The metrics produced follow the OpenTelemetry semantic conventions standard, so Grafana dashboards work right away without any customization.

Results After 6 Months of Real-World Use

What surprised me wasn’t that Beyla worked — it was that it worked well even on legacy services that nobody dared touch. I had a Go service written in 2021, no unit tests, nobody on the team fully understood it — and now it has complete latency histograms, error rates, and request throughput without touching a single line of code.

Metrics coverage across the team jumped from 60% to 100% in a single afternoon, simply by deploying Beyla to each host.

On overhead: I measured roughly 1-2% CPU and ~50MB RAM for a host processing ~500 req/s. Completely acceptable.

One thing to note: Beyla requires kernel 5.8+ and privileged access. If you’re running in a containerized environment with strict security policies (like GKE Autopilot), check compatibility beforehand.

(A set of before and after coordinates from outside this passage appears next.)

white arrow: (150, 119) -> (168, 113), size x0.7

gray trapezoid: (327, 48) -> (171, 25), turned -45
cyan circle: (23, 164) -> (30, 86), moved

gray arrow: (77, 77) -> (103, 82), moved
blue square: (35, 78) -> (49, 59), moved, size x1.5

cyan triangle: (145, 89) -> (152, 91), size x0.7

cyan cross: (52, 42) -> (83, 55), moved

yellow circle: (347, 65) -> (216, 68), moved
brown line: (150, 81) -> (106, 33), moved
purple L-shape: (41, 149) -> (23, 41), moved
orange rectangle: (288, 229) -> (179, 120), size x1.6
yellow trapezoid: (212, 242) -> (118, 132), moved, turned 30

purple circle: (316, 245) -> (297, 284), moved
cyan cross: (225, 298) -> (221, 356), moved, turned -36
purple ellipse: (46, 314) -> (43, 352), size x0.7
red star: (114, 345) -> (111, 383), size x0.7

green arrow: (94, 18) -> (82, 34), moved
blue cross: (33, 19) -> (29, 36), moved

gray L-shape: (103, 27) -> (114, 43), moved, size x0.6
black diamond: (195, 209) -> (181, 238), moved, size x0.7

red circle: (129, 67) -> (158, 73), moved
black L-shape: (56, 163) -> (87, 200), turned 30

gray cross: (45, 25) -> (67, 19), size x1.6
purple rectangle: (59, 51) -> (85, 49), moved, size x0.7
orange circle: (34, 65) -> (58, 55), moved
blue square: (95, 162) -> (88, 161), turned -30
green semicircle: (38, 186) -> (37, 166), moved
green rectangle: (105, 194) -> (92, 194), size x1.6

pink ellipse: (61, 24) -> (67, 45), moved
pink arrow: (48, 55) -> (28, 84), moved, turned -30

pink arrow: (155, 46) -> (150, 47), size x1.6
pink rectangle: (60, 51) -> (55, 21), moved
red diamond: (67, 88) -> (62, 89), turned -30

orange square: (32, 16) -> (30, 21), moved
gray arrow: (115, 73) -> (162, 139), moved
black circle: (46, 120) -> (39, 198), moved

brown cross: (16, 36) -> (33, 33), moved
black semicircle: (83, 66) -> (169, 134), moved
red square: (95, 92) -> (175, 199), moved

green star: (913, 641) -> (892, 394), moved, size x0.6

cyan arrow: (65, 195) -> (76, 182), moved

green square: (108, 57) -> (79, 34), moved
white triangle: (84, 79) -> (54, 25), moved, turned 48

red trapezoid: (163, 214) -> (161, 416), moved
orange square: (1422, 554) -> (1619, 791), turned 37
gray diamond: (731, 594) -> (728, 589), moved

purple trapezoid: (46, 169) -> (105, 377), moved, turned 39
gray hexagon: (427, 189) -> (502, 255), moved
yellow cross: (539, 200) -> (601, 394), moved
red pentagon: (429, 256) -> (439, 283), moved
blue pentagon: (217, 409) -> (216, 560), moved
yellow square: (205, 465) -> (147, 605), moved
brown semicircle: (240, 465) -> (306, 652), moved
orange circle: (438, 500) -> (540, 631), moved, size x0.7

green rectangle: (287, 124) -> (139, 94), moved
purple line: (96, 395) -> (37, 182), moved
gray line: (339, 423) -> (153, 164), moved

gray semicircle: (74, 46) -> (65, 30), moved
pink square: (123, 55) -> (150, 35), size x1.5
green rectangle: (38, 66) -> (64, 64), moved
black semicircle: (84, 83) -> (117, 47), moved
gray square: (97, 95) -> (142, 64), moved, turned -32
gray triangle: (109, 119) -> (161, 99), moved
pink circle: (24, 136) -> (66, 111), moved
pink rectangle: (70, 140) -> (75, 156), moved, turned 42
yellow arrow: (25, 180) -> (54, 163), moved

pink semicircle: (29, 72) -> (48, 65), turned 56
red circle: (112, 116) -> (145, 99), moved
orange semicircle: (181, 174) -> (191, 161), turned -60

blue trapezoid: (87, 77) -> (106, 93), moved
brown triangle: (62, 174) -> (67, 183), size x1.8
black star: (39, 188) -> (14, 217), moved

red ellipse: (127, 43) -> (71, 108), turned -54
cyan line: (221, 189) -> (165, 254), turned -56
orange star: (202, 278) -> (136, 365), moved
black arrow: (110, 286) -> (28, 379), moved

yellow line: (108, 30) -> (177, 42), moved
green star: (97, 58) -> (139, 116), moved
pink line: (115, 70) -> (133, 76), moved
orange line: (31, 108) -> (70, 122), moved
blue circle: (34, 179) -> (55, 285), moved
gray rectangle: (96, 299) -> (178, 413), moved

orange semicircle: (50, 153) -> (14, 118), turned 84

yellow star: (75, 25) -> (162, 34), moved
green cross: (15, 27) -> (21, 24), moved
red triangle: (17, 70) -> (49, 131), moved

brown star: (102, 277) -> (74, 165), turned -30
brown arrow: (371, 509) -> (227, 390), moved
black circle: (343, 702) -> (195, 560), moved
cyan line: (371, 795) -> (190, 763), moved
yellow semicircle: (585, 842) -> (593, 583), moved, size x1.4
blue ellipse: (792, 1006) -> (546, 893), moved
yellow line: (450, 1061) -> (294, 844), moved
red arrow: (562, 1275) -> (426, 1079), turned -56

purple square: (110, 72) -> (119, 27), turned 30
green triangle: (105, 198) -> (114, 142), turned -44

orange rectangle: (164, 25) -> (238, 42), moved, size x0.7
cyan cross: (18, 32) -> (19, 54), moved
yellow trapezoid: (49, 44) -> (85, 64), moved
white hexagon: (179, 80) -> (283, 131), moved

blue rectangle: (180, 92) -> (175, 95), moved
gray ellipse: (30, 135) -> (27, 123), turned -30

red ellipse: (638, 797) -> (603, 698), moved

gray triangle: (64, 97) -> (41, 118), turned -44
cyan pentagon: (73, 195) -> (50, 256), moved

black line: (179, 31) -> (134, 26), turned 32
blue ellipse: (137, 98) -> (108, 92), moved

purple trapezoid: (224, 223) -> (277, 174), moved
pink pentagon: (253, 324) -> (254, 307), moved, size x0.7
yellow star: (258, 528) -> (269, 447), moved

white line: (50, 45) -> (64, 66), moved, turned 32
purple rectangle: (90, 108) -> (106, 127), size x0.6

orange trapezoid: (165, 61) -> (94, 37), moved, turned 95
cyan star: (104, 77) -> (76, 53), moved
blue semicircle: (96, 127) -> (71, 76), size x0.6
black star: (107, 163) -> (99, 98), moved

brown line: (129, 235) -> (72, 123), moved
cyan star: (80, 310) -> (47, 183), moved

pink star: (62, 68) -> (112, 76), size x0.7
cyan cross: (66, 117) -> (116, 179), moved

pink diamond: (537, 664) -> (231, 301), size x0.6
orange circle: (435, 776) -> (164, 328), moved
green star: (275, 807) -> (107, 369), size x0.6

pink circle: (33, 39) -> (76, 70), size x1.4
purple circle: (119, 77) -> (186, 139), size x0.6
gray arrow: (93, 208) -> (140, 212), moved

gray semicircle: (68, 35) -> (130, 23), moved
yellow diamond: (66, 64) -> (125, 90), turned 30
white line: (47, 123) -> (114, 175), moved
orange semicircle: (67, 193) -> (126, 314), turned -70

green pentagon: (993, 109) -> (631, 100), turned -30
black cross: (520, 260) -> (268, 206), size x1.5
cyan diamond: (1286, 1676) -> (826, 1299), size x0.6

Grafana Dashboard for Beyla

Grafana Labs provides ready-made dashboards on Grafana.com with IDs 19419 (RED Metrics) and 19420 (Service Map). To import into Grafana:

  1. Go to Grafana → Dashboards → Import
  2. Enter ID 19419 → Load
  3. Select Prometheus datasource → Import

Once imported, the Service Map appears immediately — all services, traffic between them, and request flow are all displayed without any additional configuration. Request Rate, Error Rate, and P99 latency per endpoint are all available out of the box. No PromQL required — though recording rules and alerting rules can help you build production-grade alerts on top of these metrics.